PALAVRAS-CHAVES: Representação da morte; Binômio vida/morte; Mecanismos psicológicos e sociais de defesa.



Para citar este artículo puede utilizar el siguiente formato:
Muniz de Oliveira, E.V.: Aspectos sociais e subjetivos na representação da morte: Implicações laborais aos profissionais que lidam diariamente com a morte, en Contribuciones a las Ciencias Sociales, junio 2011, www.eumed.net/rev/cccss/12/

1-INTRODUÇÃO

Sabe-se que, em qualquer setor de um hospital ou clínica para tratamento de pacientes crônicos, os profissionais estão freqüentemente enfrentando situações de dor, angústia e morte.

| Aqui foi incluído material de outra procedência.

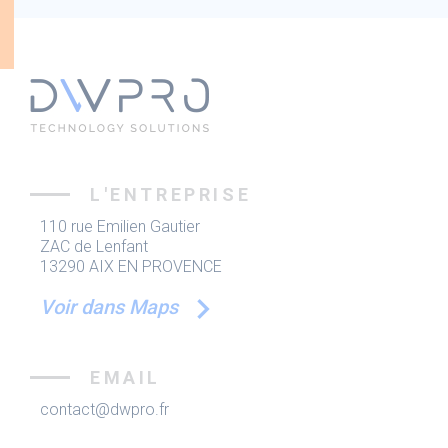
L'ENTREPRISE
110 rue Emilien Gautier
ZAC de Lenfant
13290 AIX EN PROVENCE
Voir dans Maps
EMAIL
contact@dwpro.fr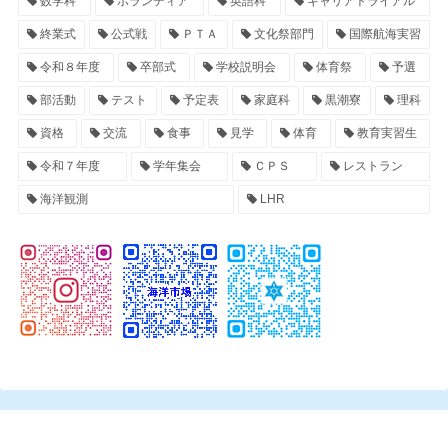
数学科
ボランティア
英語科
キャリアトライアル
終業式
公式戦
ＰＴＡ
文化祭部門
国際航海実習
令和８年度
卒部式
学校説明会
体育祭
予選
部活動
テスト
予定表
家庭科
黒潮寮
理科
資格
交流
食事
見学
体育
教育実習生
令和７年度
学年集会
ＣＰＳ
レストラン
海洋観測
LHR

A sala de hemodiálise é um destes ambientes uma vez que os pacientes nela atendidos estão constantemente lidando com a possibilidade de sofrer intercorrências em seu estado e vir a óbito.

Nesta situação difícil e delicada, os profissionais necessitam lidar com uma série de emoções que remetem ao vínculo estabelecido com o paciente e também com questões relativas à sua própria finitude.

Muitas vezes não se fala sobre as emoções neste tipo de ambiente. Principalmente sobre as emoções diante da perda, da impotência e da morte. Sabe-se que os profissionais lidam com uma série de mecanismos psicológicos de defesa que os ajudam a burlar suas vivências afetivas.

Por outro lado, existem também aqueles profissionais que falam sobre a morte e colocam-se diante dela utilizando crenças religiosas que dão um novo contorno para o enfretamento da mesma.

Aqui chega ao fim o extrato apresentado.